I don’t want to speak for him, but maybe our current drummer Jonathan Taylor is an Iguanodon or something. Something chill and friendly.

Copyright: The Ottolab

Can you talk a little bit about the upcoming rock-opera?

 We’re actually going back to the studio to work on it right after this tour jaunt! It’s 18 songs long and called ‘Odyssey’ — which I’d like to point out that I decided on years ago, long before my favorite anime franchise decided to come out with a video game of the same name. For Throwaway, 18 songs is an hour of material, since our songs are so dense and compact.

The story is an epic journey about going to the grocery store.

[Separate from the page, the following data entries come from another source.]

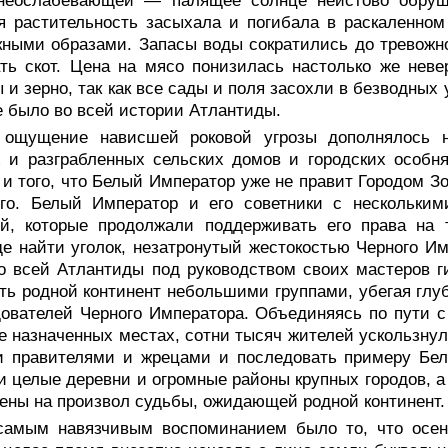
неослабевающей — палящее солнце неистово обруш
ая растительность засыхала и погибала в раскаленн
кными образами. Запасы воды сократились до тревожно
ть скот. Цена на мясо понизилась настолько же неве
 и зерно, так как все сады и поля засохли в безводных
е было во всей истории Атлантиды.
 ощущение нависшей роковой угрозы дополнялось 
 и разграбленных сельских домов и городских особн
и того, что Белый Император уже не правит Городом Зо
ого. Белый Император и его советники с нескольким
ий, которые продолжали поддерживать его права на 
е найти уголок, незатронутый жестокостью Черного И
о всей Атлантиды под руководством своих мастеров 
ть родной континент небольшими группами, убегая глу
ователей Черного Императора. Объединяясь по пути с
е назначенных местах, сотни тысяч жителей ускользнул
и правителями и жрецами и последовать примеру Бел
 целые деревни и огромные районы крупных городов, 
ены на произвол судьбы, ожидающей родной континент.
самым навязчивым воспоминанием было то, что осен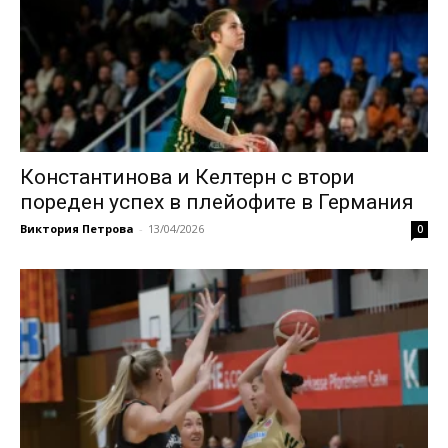
Константинова и Келтерн с втори
пореден успех в плейофите в Германия
Виктория Петрова
-
13/04/2026
0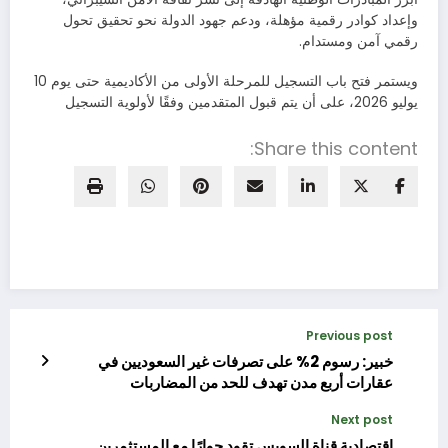
وإعداد كوادر رقمية مؤهلة، ودعم جهود الدولة نحو تحقيق تحول
رقمي آمن ومستدام.
ويستمر فتح باب التسجيل للمرحلة الأولى من الأكاديمية حتى يوم 10
يوليو 2026، على أن يتم قبول المتقدمين وفقًا لأولوية التسجيل
Share this content:
Previous post
خبير: رسوم 2% على تصرفات غير السعوديين في
عقارات أربع مدن تهدف للحد من المضاربات
Next post
اقتصادية قناة السويس تقود حوارًا مع المستثمرين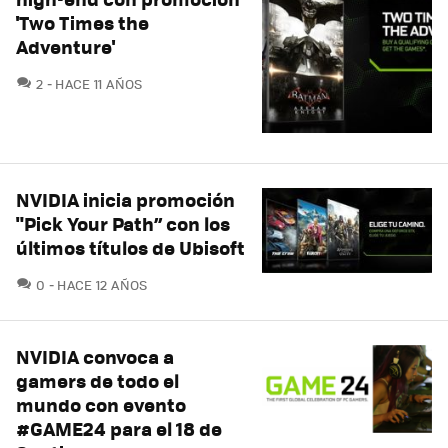
'Two Times the
Adventure'
COMENTARIOS
2
HACE 11 AÑOS
NVIDIA inicia promoción
"Pick Your Path” con los
últimos títulos de Ubisoft
COMENTARIOS
0
HACE 12 AÑOS
NVIDIA convoca a
gamers de todo el
mundo con evento
#GAME24 para el 18 de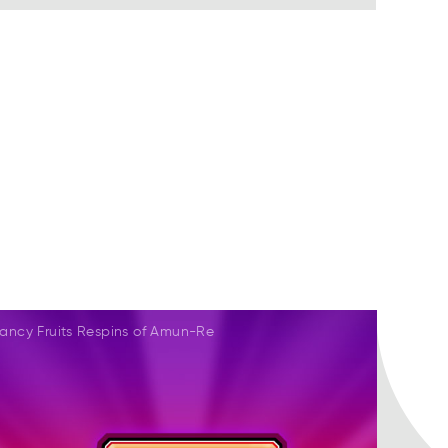
ancy Fruits Respins of Amun-Re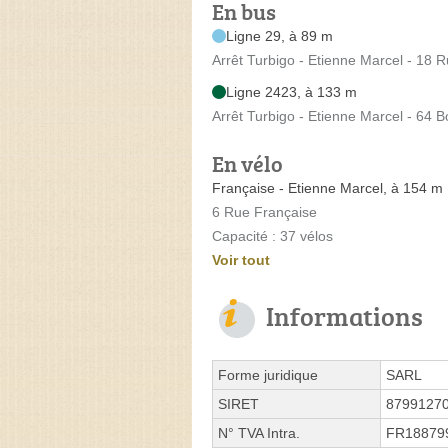
En bus
Ligne 29, à 89 m
Arrêt Turbigo - Etienne Marcel - 18 
Ligne 2423, à 133 m
Arrêt Turbigo - Etienne Marcel - 64 
En vélo
Française - Etienne Marcel, à 154 m
6 Rue Française
Capacité : 37 vélos
Voir tout
Informations
Forme juridique
SARL
SIRET
8799127
N° TVA Intra.
FR18879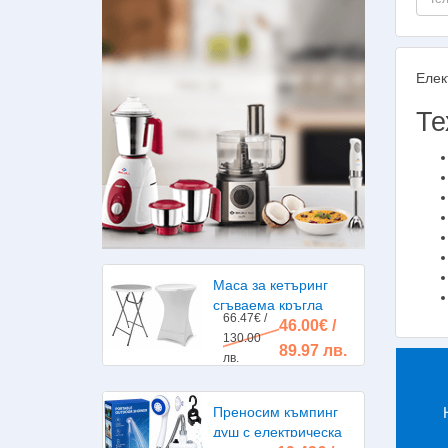
Елек
Те
Маса за кетъринг
сгъваема кръгла
66.47€ /
46.00€ /
диаметър 80см.
130.00
89.97 лв.
лв.
Преносим къмпинг
душ с електрическа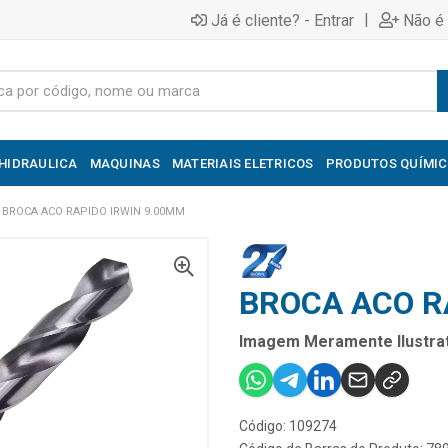
|
Já é cliente? - Entrar
Não é 
HIDRAULICA
MAQUINAS
MATERIAIS ELETRICOS
PRODUTOS QUÍMI
BROCA ACO RAPIDO IRWIN 9.00MM
BROCA ACO R
Imagem Meramente Ilustrat
Código: 109274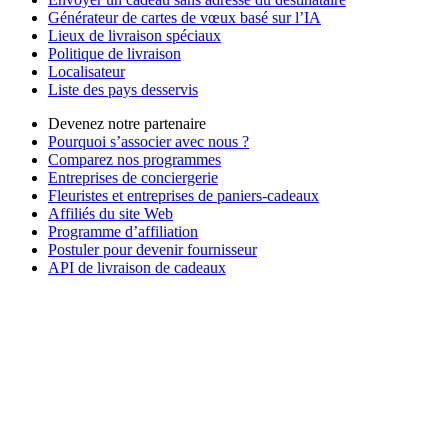
Générateur de cartes de vœux basé sur l’IA
Lieux de livraison spéciaux
Politique de livraison
Localisateur
Liste des pays desservis
Devenez notre partenaire
Pourquoi s’associer avec nous ?
Comparez nos programmes
Entreprises de conciergerie
Fleuristes et entreprises de paniers-cadeaux
Affiliés du site Web
Programme d’affiliation
Postuler pour devenir fournisseur
API de livraison de cadeaux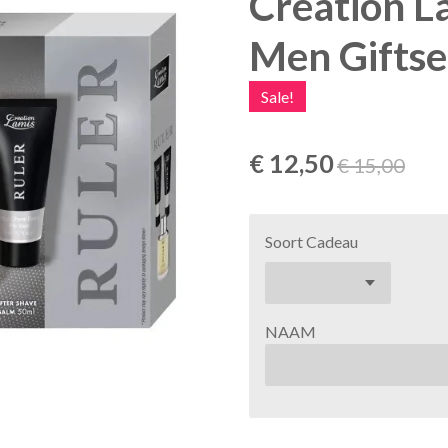
Creation L
Men Giftse
Sale!
€ 12,50
€ 15,00
Soort Cadeau
NAAM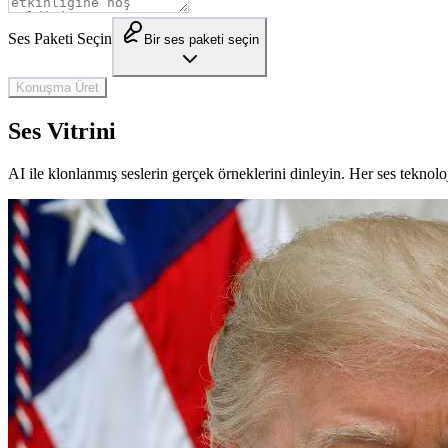
Ses Paketi Seçin
Bir ses paketi seçin
Konuşma Üret
Ses Vitrini
AI ile klonlanmış seslerin gerçek örneklerini dinleyin. Her ses teknolo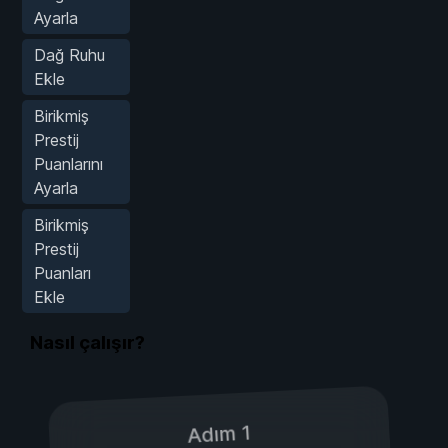
Ayarla
Dağ Ruhu
Ekle
Birikmiş
Prestij
Puanlarını
Ayarla
Birikmiş
Prestij
Puanları
Ekle
Nasıl çalışır?
Adım 1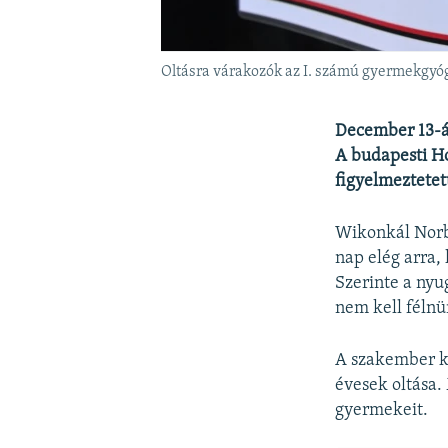
Oltásra várakozók az I. számú gyermekgyóg
December 13-án
A budapesti Ho
figyelmeztetett
Wikonkál Norbe
nap elég arra,
Szerinte a nyu
nem kell félnü
A szakember k
évesek oltása.
gyermekeit.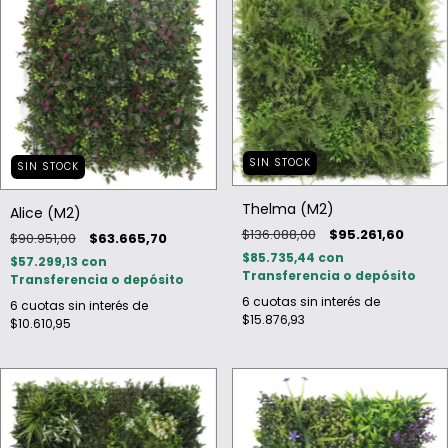
SIN STOCK
SIN STOCK
Thelma (M2)
Alice (M2)
$136.088,00
$95.261,60
$90.951,00
$63.665,70
$85.735,44
con
$57.299,13
con
Transferencia o depósito
Transferencia o depósito
6
cuotas sin interés de
6
cuotas sin interés de
$15.876,93
$10.610,95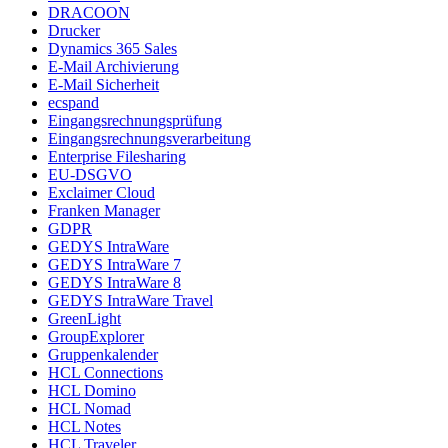
DRACOON
Drucker
Dynamics 365 Sales
E-Mail Archivierung
E-Mail Sicherheit
ecspand
Eingangsrechnungsprüfung
Eingangsrechnungsverarbeitung
Enterprise Filesharing
EU-DSGVO
Exclaimer Cloud
Franken Manager
GDPR
GEDYS IntraWare
GEDYS IntraWare 7
GEDYS IntraWare 8
GEDYS IntraWare Travel
GreenLight
GroupExplorer
Gruppenkalender
HCL Connections
HCL Domino
HCL Nomad
HCL Notes
HCL Traveler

I came up with that before COVID, actually – the metaphor just got a little more on point. The Throwaway character acts as the “everyman” protagonist. On her journey, she’s beset by two villains: one who represents late stage capitalism, and one who represents unaddressed trauma – or mental illness of any kind – lingering in an adult. It’s about how those two things indirectly interact to make the hero’s journey more difficult to accomplish and what it means for someone to be grappling with both.

It’s important to me that the opera offers resolution but not a neat, pretty bow. Mental illness isn’t something that all of a sudden gets better and goes away, and it bothers me when stories treat it that way. And, unfortunately, the same can be said for the influences at work behind the society in which we live.

Copyright: The Ottolab

She’s on the album art and mentioned in your bio: Who is this mysterious woman with the paper bag for a head?

Her name is Throwaway, and her drummer is a weird little ragdoll guy named Teef. She’s my counterpart in another universe — the universe which exists in our phones, on our computers, behind any screen. People often act differently in that space, and they interact with whatever they’re presented with differently, too. I work as a nerd-culture journalist, and when you’re lucky enough to be both female and a journalist (you’d hear the sarcasm in my voice if I were speaking this), you get to see that first hand quite vividly.

There is a fully-realized, fictional version of her universe that some collaborators and I are…. working on. For something. Maybe that will be realized someday, with enough luck. Going viral would help to that end.